79 tahun lalu, pada hari Jumat yang mulia, tepatnya tanggal 9 Ramadhan 1364 Hijriah, para pahlawan kita memproklamasikan kemerdekaan Indonesia. Bagi orang-orang yang tidak mengerti agama, ini adalah hal yg biasa. Tak ada yg istimewa, Tapi bagi orang yg beriman, ini sesuatu yg luar biasa istimewa. Karena pada saat itu bertemunya dua kemuliaan. Kemuliaan hari Jum’at sebagai sayyidul Ayyaam dan kemuliaan bulan Ramadhan sebagai Sayyidus Syuhur. Mereka para pejuang kemerdekaan paham dan mengerti akan hal tersebut, karena mereka adalah orang-orang yang religius, orang-orang yang beragama. Sehingga dipilihlah hari yg paling mulia di bulan yg paling mulia.
Inilah yang sering luput dalam pelajaran sejarah, bahkan hampir tak pernah disebutkan dalam pelajaran sejarah di sekolah anak-anak kita. Bahwa Proklamasi Kemerdekaan Indonesia itu tepat Pada Hari Jum’at tanggal 9 Ramadhan. Dan ini jarang sekali diketahui oleh generasi muda bangsa ini. Banyak yang tidak tahu dan tidak paham bahwa kemerdekaan negri ini berkaitan erat dengan nilai-nilai keislaman. Banyak yang melupakan bahwa kemerdekaan Negri ini semata-mata adalah karena Rahmat dan pertolongan dari Allah SWT.
Kita merdeka bukan karena senjata yg canggih, kita merdeka bukan karena tentara yg banyak, bukan karena tentara yg terlatih. Kebanyakan dari para pejuang kita hanyalah rakyat biasa, para santri, para petani, para ulama. Dinilai dari sudut pandang manapun, menurut ahli strategi perang manapun, adalah hal yang mustahil kita akan mampu menang melawan para penjajah itu.

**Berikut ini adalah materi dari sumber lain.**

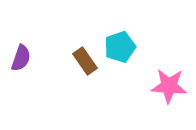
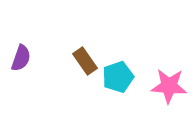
cyan pentagon: moved 2 px left, 30 px down
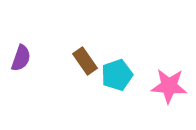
cyan pentagon: moved 1 px left, 2 px up
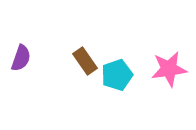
pink star: moved 17 px up; rotated 12 degrees counterclockwise
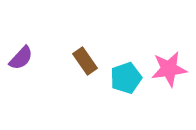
purple semicircle: rotated 24 degrees clockwise
cyan pentagon: moved 9 px right, 3 px down
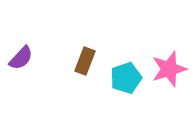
brown rectangle: rotated 56 degrees clockwise
pink star: rotated 9 degrees counterclockwise
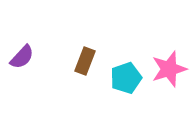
purple semicircle: moved 1 px right, 1 px up
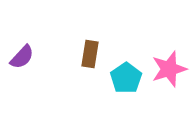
brown rectangle: moved 5 px right, 7 px up; rotated 12 degrees counterclockwise
cyan pentagon: rotated 16 degrees counterclockwise
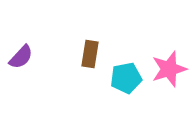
purple semicircle: moved 1 px left
cyan pentagon: rotated 24 degrees clockwise
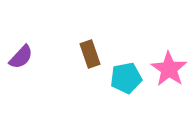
brown rectangle: rotated 28 degrees counterclockwise
pink star: rotated 21 degrees counterclockwise
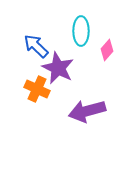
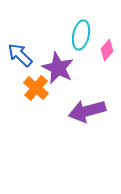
cyan ellipse: moved 4 px down; rotated 12 degrees clockwise
blue arrow: moved 16 px left, 9 px down
orange cross: moved 1 px left, 1 px up; rotated 15 degrees clockwise
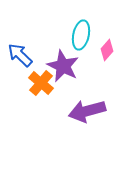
purple star: moved 5 px right, 2 px up
orange cross: moved 5 px right, 5 px up
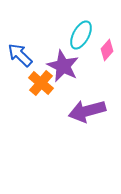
cyan ellipse: rotated 16 degrees clockwise
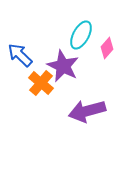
pink diamond: moved 2 px up
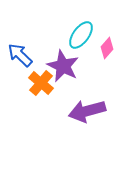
cyan ellipse: rotated 8 degrees clockwise
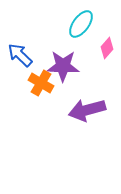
cyan ellipse: moved 11 px up
purple star: rotated 24 degrees counterclockwise
orange cross: rotated 10 degrees counterclockwise
purple arrow: moved 1 px up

Tapi dengan pertolongan Allah SWT, dengan kuasa Allah SWT lah kita bisa mencapai dan mempertahankan kemerdekaan itu. Maka hal itu disadari pula oleh para pendiri bangsa ini, sehingga mereka tuangkan dalam pembukaan UUD 1945. “Bahwa Kemerdekaan Indonesia atas berkat Rahmat Allah swt ” Bangsa ini merdeka karena pertolongan Allah SWT, karena semangat perjuangan ummat Islam, karena fatwa jihad dari para Kyai. Salah satu diantaranya adalah Fatwa Resolusi Jihad yang dikeluarkan Oleh KH. Hasyim Asy’ari yg membakar semangat ummat islam untuk berjuang pada pertempuran 10 November di Surabaya, yg sampai sekarang kita peringati sebagai Hari Pahlawan Nasional .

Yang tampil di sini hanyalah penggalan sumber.